厚生労働省は4月1日、「平成31年度地方労働行政運営方針」を策定し、都道府県労働局に通達した。それによると、改正労働安全衛生法に基づく労働時間の状況の把握については、管理監督者や裁量労働制の適用者も含めた全ての労働者が対象となることや労働者への通知が必要となることなどについて、重点的に周知・指導するとしている。また、労働者の健康確保対策の強化として、労働者数50人以上の事業場で産業医が未選任の事業場に対して、集団指導や個別指導等を計画的に行うこととしている。

 運営方針は、今年度の地方労働行政の柱を示したもので、各都道府県労働局では、これを踏まえて各々の管内事情に即した重点を盛り込んだ独自の運営方針を策定し、行政運営を行っている。

今年度の運営方針は、労働行政を取り巻く情勢を記し、重点施策として、①総合労働行政機関としての施策の推進、②働き方改革による労働環境の整備、生産性向上の推進等、③人材確保支援や多様な人材の活躍促進、人材投資の強化、④労働保険適用徴収業務の適正な運営、⑤毎月勤労統計調査に係る雇用保険、労災保険等の追加給付、⑥東日本大震災からの復興支援──の6項目を挙げている。

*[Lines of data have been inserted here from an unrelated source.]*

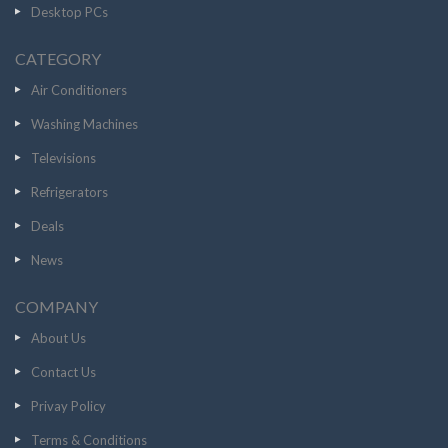
Desktop PCs
CATEGORY
Air Conditioners
Washing Machines
Televisions
Refrigerators
Deals
News
COMPANY
About Us
Contact Us
Privay Policy
Terms & Conditions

そして、②~⑥については、項目ごとに課題を示した上で、今後の取組みを掲げている。

労働基準行政に関する重点施策をみると、罰則付きの時間外労働の上限規制や高度プロフェッショナル制度の創設等が盛り込まれた改正労働基準法の適正な履行確保に向けて、事業主等に対して法制度の周知を図る。特に、時間外労働の上限規制については、36協定において定めた労働時間を延長して労働させ、及び休日において労働させることができる時間の範囲内で労働させた場合であっても、労働契約法の規定に基づく安全配慮義務を負うこと、特別条項を締結するに当たっては、労働時間の延長は原則として月45時間、年360時間の限度時間にできる限り近づけるように努めなければならないことを含め、「労働基準法第36条第1項の協定で定める労働時間の延長及び休日労働について留意すべき事項等に関する指針」(平成30年厚生労働省告示第323号)に沿って周知を図るとしている。

また、改正労働安全衛生法に基づく労働時間の状況の把握については、管理監督者や裁量労働制の適用者を含めた全ての労働者が対象となることや労働者への通知が必要となることなどについて、重点的に周知、指導するとしている。

さらに、36協定が未届の事業場に対し、引き続き、民間事業者を活用し、労働基準法等の基礎的な知識の付与のため相談支援等を実施する。

過労死等を防止するための労働者の健康確保対策では、労働者数50人以上の事業場で産業医が未選任の事業場に対して、集団指導や個別指導等を計画的に行うとともに、労働者数50人未満の事業場に対して、労働者の健康管理等を行う医師や保健師の選任に努めるよう指導等を行う。

また、ストレスチェックの実施の徹底を図るため、引き続き、労働基準監督署への実施報告書の提出状況等から管内の実情を把握しつつ、労働者数50人以上の事業場に対して重点的な指導等を行うとしている。